EXERCISE PROMPT
Return, from the data that follows, each line that holds the word "including".

Transcribed page contents
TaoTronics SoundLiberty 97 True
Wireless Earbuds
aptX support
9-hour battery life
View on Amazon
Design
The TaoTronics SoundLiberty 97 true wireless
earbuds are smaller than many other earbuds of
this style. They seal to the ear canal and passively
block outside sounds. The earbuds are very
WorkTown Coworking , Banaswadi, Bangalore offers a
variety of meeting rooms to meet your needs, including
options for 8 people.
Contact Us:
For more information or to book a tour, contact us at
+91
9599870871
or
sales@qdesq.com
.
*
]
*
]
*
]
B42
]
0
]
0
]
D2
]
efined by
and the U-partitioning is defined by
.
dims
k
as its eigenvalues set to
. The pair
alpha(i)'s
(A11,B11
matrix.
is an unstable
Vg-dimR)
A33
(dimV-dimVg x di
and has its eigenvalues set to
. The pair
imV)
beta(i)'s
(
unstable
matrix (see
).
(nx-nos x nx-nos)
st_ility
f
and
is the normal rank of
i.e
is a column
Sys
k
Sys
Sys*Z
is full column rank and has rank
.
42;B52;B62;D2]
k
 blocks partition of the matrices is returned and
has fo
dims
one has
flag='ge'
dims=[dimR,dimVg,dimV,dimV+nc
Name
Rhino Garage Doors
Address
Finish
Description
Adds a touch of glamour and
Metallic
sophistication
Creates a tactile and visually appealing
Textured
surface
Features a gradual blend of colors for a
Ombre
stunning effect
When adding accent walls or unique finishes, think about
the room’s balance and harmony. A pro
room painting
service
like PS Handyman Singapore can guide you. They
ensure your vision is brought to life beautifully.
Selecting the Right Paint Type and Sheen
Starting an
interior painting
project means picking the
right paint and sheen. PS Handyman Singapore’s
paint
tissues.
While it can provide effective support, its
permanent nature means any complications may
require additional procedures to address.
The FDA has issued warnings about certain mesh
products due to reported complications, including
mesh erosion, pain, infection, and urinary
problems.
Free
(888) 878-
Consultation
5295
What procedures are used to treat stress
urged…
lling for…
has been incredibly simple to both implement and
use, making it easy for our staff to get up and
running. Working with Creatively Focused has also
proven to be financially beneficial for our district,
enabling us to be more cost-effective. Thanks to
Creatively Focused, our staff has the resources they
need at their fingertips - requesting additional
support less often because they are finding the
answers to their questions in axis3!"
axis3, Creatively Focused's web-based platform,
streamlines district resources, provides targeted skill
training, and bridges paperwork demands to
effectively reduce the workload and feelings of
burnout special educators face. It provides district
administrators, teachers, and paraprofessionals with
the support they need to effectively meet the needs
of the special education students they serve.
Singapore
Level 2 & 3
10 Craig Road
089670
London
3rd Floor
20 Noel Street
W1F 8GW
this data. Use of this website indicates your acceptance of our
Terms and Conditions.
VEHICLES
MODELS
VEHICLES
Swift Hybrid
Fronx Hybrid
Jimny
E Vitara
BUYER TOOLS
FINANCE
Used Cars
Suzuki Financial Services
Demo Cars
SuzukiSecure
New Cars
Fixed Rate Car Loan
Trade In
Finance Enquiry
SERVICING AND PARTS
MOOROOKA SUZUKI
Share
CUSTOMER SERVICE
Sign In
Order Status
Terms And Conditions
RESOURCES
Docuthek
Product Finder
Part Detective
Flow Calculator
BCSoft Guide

* * *

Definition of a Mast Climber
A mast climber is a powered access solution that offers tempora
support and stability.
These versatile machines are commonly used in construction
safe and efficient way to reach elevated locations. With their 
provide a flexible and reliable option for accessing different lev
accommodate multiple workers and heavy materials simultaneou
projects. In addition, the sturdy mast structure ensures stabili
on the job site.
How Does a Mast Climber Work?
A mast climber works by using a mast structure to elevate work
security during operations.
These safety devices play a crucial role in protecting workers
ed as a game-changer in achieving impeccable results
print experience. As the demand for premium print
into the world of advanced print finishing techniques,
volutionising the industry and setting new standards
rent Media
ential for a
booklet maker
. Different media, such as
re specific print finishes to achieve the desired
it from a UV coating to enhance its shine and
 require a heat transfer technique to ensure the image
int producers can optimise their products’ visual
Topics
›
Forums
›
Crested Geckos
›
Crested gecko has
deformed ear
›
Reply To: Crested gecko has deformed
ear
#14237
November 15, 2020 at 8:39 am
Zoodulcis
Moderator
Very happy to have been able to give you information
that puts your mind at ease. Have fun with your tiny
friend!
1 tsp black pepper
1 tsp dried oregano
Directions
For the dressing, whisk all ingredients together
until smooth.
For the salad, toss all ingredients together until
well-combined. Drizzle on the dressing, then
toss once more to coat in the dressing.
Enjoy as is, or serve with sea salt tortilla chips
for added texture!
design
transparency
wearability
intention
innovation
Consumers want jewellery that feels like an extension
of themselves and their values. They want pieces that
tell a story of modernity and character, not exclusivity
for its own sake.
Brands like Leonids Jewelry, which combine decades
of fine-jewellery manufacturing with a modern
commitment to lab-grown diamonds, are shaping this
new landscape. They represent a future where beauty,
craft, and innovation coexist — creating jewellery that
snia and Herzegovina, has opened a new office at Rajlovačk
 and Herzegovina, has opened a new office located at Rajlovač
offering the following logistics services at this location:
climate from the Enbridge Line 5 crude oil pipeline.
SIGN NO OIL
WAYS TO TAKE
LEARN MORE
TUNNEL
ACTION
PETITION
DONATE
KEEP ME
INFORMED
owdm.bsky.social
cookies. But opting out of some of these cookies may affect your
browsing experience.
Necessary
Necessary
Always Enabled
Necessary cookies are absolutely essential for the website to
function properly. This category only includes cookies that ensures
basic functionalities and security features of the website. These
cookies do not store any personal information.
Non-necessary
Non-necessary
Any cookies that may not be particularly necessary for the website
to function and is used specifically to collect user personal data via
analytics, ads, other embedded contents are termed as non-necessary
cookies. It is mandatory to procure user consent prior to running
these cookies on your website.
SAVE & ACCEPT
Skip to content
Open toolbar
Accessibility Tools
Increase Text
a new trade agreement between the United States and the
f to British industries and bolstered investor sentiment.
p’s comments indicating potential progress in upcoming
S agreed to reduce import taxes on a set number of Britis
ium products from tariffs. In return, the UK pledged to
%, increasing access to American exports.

RESPONSE AREA
variety of meeting rooms to meet your needs, including
products due to reported complications, including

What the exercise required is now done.